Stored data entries
§ §

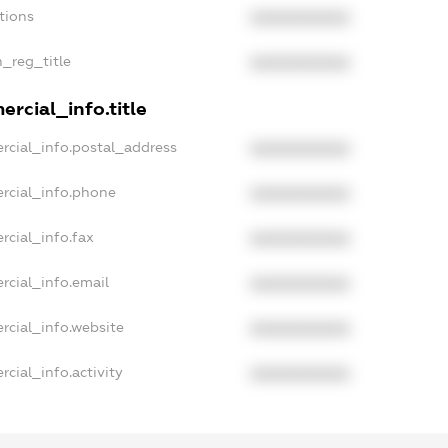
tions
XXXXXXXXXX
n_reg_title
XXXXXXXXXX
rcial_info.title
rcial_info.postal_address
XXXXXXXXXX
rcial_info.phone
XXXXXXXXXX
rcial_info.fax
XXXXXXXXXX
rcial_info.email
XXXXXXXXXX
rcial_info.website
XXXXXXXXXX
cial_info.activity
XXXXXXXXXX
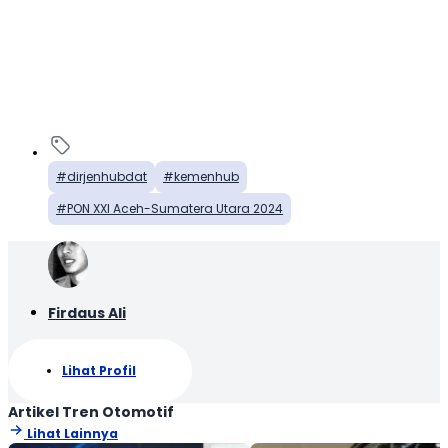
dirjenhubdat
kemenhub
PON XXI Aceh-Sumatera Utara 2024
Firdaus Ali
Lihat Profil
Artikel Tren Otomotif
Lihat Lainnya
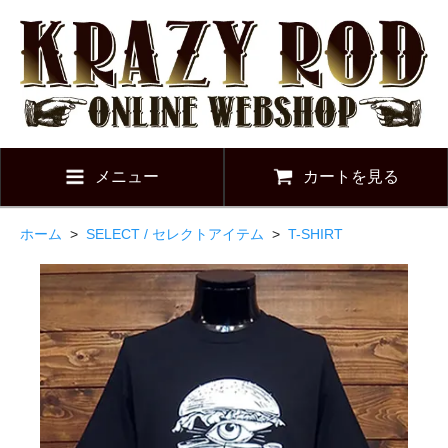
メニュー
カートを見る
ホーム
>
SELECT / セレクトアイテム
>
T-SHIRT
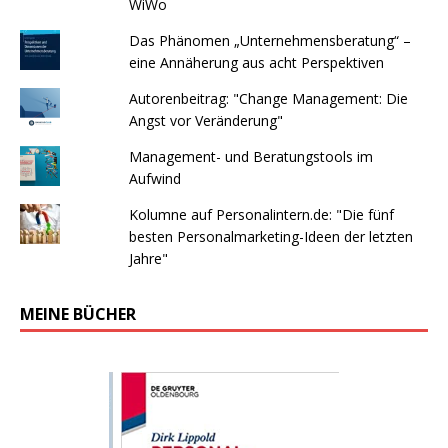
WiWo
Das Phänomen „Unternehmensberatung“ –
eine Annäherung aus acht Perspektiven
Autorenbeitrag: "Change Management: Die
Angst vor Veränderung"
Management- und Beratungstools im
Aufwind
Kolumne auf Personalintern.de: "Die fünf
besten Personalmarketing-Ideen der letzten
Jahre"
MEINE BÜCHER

§ §

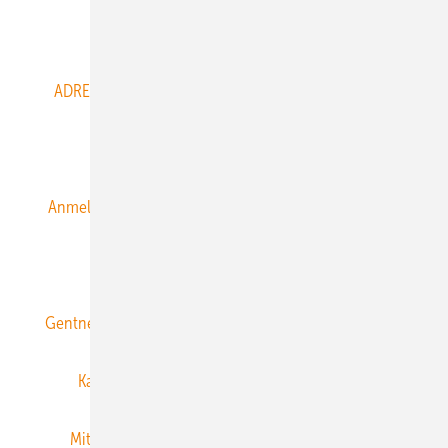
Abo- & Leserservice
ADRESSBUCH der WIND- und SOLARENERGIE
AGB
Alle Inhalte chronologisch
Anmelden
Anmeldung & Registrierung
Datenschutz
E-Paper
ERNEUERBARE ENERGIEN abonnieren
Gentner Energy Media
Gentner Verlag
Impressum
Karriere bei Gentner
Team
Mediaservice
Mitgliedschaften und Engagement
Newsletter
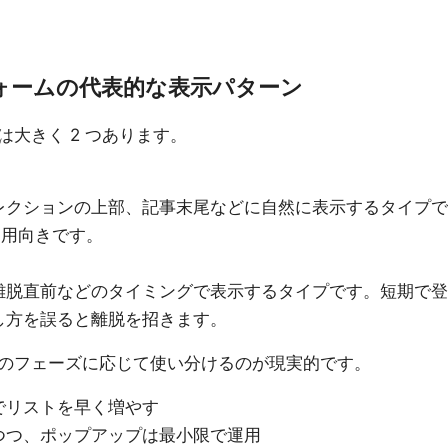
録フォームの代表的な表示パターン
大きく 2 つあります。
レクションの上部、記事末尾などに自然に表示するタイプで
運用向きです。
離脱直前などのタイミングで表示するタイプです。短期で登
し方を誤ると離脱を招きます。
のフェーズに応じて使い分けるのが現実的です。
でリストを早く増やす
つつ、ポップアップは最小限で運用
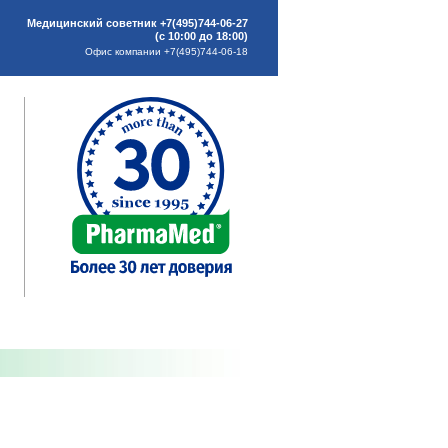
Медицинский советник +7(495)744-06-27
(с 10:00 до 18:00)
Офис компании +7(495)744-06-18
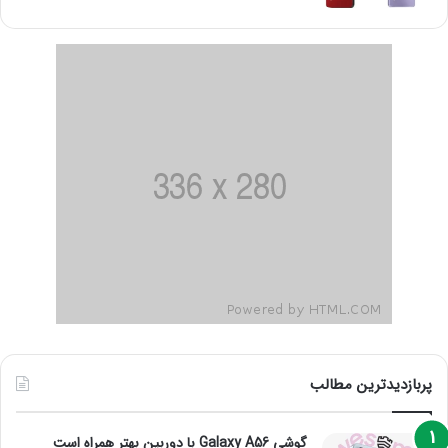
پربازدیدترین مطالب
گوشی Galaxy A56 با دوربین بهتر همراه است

§ §

ASSIGNMENT
Using the records above, copy all lines that include the word "Gentner".

RESULT
Gentner Energy Media
Gentner Verlag
Karriere bei Gentner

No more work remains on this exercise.